Drop the pictures and repeat the remaining data exactly.

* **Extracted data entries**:
________

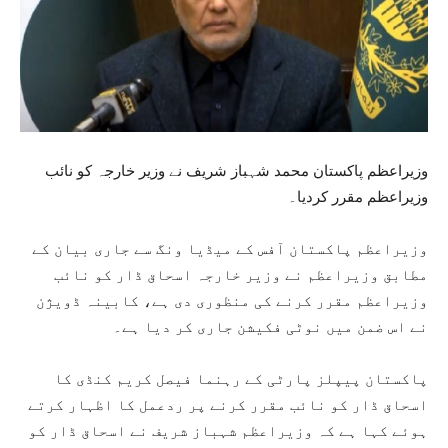
وزیراعظم پاکستان محمد شہباز شریف نے وزیر خارجہ کو نائب
وزیراعظم مقرر کردیا۔
وزیراعظم پاکستان آفس کے میڈیا ونگ سے جاری بیان کے
مطابق وزیراعظم نے وزیر خارجہ اسحاق ڈار کو نائب
وزیراعظم مقرر کرنے کی منظوری دی ہے، کابینہ ڈویژن
نے اس ضمن میں نوٹی فکیشن جاری کر دیا ہے۔
پاکستان پیپلز پارٹی کے رہنما فیصل کریم کنڈی کا
اسحاق ڈار کو نائب مقرر کرنے پر ردعمل کا اظہار کرتے
ہوئے کہا ہے کہ وزیراعظم شہباز شریف نے اسحاق ڈار کو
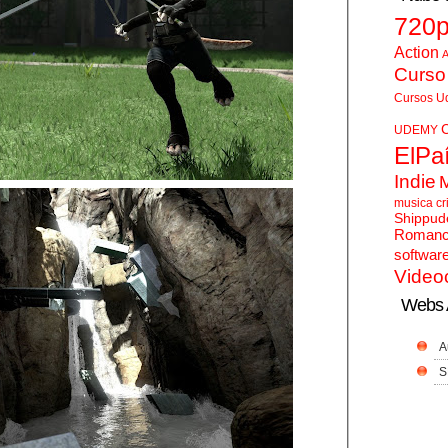
720
Action
A
Curso
Cursos U
UDEMY
ElPa
Indie
musica cr
Shippud
Roman
softwar
Video
Webs 
A
S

________

* **EXERCISE ANSWER**:
وزیراعظم پاکستان محمد شہباز شریف نے وزیر خارجہ کو نائب
وزیراعظم مقرر کردیا۔
وزیراعظم پاکستان آفس کے میڈیا ونگ سے جاری بیان کے
مطابق وزیراعظم نے وزیر خارجہ اسحاق ڈار کو نائب
وزیراعظم مقرر کرنے کی منظوری دی ہے، کابینہ ڈویژن
نے اس ضمن میں نوٹی فکیشن جاری کر دیا ہے۔
پاکستان پیپلز پارٹی کے رہنما فیصل کریم کنڈی کا
اسحاق ڈار کو نائب مقرر کرنے پر ردعمل کا اظہار کرتے
ہوئے کہا ہے کہ وزیراعظم شہباز شریف نے اسحاق ڈار کو
720
Action
A
Curso
Cursos U
UDEMY
ElPa
Indie
musica cr
Shippud
Roman
softwar
Video
Webs 
A
S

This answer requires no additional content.